Contudo, para a plena realização, o princípio em questão exige a elaboração de lei e para isso, a Constituição Federal confere ao Poder Legislativo a função de criá-las, como órgão que reflete a vontade do povo, mas sempre levando em consideração critérios de razoabilidade e os balizamentos constitucionais. Daí a idéia de que o tributo deve ser consentido, ou seja, o povo deve autorizar por meio de seus representantes no legislativo que o Estado invada seu patrimônio com o objetivo de arrecadar tributos.
A preocupação do Poder Constituinte Originário em delimitar o poder soberano do Estado, sobremodo quanto ao seu poder de tributar, que o Estado faz de forma compulsória e invadindo o patrimônio do particular, contribuiu seguramente para que os Constituintes reforçassem em outro capítulo da Constituição o princípio da legalidade, o que fez quando dispôs na parte das limitações ao poder de tributar. Daí passou o Estado a ter sua atuação no campo das receitas derivadas incondicionalmente baseada na lei, limitado à reserva legal.
Nesse sentido, necessário destacar as lições de Machado[17]:
[...] O povo consenti que o Estado invada seu patrimônio para dele retirar os meios indispensáveis à satisfação das necessidades coletivas. Mas não é só isto. Mesmo não sendo a lei, em certos casos, uma expressão desse consentimento popular, presta-se o princípio da legalidade para garantir a segurança nas relações do particular (contribuinte) com o Estado (fisco), as quais devem ser inteiramente disciplinadas, em lei, que obriga tanto o sujeito passivo como o ativo da relação obrigacional tributária.
Enfim, o princípio da legalidade tributária confere ao âmbito tributário a exigência de lei para a criação ou majoração de tributos, limitando o poder coercitivo do Estado de exigir a exação, que no caso só poderá intervir no patrimônio do particular (contribuinte) se houver previsão ou autorização por lei.
Não obstante o disposto na Constituição Federal de 1988, o Código Tributário Nacional traz em seu artigo 97 os caracteres que a lei instituidora do tributo deve conter, também denominado como princípio da estrita legalidade, reserva legal ou tipicidade fechada, por trazer uma lista taxativa de elementos obrigatórios que deverão constar na lei criadora do tributo.
Coaduna com essas reflexões Coêlho[18] ao fazer menção ao princípio estrita legalidade, quando menciona que este princípio “é uma extensão lógica da legalidade material”

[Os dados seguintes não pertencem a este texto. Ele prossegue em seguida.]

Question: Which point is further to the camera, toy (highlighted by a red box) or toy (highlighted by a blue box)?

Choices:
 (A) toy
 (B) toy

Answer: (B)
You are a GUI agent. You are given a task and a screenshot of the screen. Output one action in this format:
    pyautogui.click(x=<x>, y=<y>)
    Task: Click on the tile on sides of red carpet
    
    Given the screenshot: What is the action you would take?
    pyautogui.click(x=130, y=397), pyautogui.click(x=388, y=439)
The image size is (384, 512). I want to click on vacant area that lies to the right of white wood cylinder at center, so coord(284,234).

Vejamos o que dispõe o artigo 97 do CTN:
Art. 97. Somente a lei pode estabelecer:
I - a instituição de tributos, ou a sua extinção;
II - a majoração de tributos, ou sua redução, ressalvado o disposto nos artigos 21, 26, 39, 57 e 65;
III - a definição do fato gerador da obrigação tributária principal, ressalvado o disposto no inciso I do § 3º do artigo 52, e do seu sujeito passivo;
IV - a fixação de alíquota do tributo e da sua base de cálculo, ressalvado o disposto nos artigos 21, 26, 39, 57 e 65;
V - a cominação de penalidades para as ações ou omissões contrárias a seus dispositivos, ou para outras infrações nela definidas;
VI - as hipóteses de exclusão, suspensão e extinção de créditos tributários, ou de dispensa ou redução de penalidades.
§ 1º Equipara-se à majoração do tributo a modificação da sua base de cálculo, que importe em torná-lo mais oneroso.

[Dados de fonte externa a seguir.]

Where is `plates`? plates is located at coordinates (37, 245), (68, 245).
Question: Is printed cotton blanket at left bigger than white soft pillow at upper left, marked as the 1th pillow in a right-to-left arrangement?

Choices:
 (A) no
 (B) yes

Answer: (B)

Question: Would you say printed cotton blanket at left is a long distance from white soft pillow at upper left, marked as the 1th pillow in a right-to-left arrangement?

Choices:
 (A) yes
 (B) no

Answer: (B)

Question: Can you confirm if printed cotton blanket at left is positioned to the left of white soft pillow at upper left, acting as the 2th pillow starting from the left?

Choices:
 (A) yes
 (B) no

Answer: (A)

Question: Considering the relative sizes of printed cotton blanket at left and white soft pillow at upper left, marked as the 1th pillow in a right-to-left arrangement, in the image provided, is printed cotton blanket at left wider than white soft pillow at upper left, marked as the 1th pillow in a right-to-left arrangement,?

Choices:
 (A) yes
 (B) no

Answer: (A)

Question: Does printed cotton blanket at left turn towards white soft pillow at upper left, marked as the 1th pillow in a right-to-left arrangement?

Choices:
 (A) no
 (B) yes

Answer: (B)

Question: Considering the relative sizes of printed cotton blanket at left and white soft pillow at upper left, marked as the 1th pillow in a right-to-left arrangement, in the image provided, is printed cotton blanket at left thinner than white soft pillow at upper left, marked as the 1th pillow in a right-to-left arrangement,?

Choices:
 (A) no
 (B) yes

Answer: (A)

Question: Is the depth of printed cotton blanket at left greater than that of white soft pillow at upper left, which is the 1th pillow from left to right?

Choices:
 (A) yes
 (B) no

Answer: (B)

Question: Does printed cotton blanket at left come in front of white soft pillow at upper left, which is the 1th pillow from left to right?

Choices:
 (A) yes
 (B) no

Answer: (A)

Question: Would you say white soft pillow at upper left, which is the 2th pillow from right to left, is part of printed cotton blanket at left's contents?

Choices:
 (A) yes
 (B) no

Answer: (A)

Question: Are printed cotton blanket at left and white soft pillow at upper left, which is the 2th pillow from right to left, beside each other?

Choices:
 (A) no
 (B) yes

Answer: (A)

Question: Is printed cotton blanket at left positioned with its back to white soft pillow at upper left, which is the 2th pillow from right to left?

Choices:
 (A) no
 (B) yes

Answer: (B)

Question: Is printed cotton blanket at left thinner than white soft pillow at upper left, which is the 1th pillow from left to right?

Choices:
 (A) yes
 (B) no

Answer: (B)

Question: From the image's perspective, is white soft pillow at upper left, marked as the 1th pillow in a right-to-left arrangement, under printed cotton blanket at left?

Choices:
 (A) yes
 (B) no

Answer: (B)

§ 2º Não constitui majoração de tributo, para os fins do disposto no inciso II deste artigo, a atualização do valor monetário da respectiva base de cálculo.
Como se depreende do dispositivo de lei colacionado, o princípio da estrita legalidade determina quais as matérias que se submetem à exigência de lei, ou seja, ao princípio da legalidade, especificando os assuntos que exigem a previsão legal.
Conforme se observa do artigo mencionado acima, a lei instituidora do tributo deverá obrigatoriamente conter instituição do tributo ou a sua extinção, a majoração ou redução, a definição do fato gerador da obrigação principal, a fixação da alíquota e base de cálculo do tributo, as penalidades, como também a hipótese de exclusão, suspensão e extinção do tributo.